The speech-to-text is really unreliable (the single-chat Dictate feature gets about 98% of my words correct, this Voice mode is closer to 75%), and they clearly use an inferior model for the AI backend for this too: with the same question asked in this back-and-forth Voice mode and a normal text chat, the answer quality difference is quite stark: the Voice mode answer is most often close to useless. It seems like they've overoptimized it for speed at the cost of quality, to the extent that it feels like it's a year behind in answer reliability and usefulness.

To your question about competitors, I've recently noticed that Grok seems to be much better at both the speech-to-text part and the noise handling, and the voices are less uncanny-valley sounding too.
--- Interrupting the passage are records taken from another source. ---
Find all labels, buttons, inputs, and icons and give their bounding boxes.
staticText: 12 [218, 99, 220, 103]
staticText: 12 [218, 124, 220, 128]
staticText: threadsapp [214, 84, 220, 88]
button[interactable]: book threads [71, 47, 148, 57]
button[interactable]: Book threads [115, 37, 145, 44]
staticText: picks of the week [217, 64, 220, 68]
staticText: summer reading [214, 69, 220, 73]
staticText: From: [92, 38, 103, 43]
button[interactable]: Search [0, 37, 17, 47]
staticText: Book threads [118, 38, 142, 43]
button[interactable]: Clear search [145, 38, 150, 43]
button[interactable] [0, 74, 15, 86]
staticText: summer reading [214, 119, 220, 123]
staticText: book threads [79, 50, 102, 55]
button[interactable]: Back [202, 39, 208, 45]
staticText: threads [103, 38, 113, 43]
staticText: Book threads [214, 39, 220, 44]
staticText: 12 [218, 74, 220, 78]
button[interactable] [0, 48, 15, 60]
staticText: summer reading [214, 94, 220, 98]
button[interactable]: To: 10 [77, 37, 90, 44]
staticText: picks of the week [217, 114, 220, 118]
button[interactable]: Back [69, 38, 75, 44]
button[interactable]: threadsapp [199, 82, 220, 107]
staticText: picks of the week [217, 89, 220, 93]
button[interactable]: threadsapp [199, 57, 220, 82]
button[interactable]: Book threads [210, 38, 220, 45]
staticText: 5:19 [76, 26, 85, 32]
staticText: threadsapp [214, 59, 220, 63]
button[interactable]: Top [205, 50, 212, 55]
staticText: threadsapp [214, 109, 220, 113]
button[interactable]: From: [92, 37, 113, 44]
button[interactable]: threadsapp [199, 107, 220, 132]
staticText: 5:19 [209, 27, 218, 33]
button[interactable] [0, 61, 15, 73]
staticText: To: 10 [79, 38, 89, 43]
I'd say they also don't have that stark a difference between text answers and voice mode answers, and that would be true but unfortunately mainly because its text answers are also not great with hallucinations or following instructions.

So Grok has the voice part figured out, ChatGPT has the backend AI reliability figured out, but neither provide a real usable voice mode right now.

25. spudlyo ◴[11 Dec 25 19:51 UTC] No.46236261[source]▶

>>46235779 #

Not for my use case. I can open it up, and in restored classical Latin pronunciation say "Hi, my name is X, how are you?" and it will respond (also in Latin) "Hello X, I am well, thanks for asking. I hope you are doing great." Its pronunciation is not great, but intelligible. In the written transcript, it butchers what I say, but its responses look good, although sans macrons indicating phonemic vowel length.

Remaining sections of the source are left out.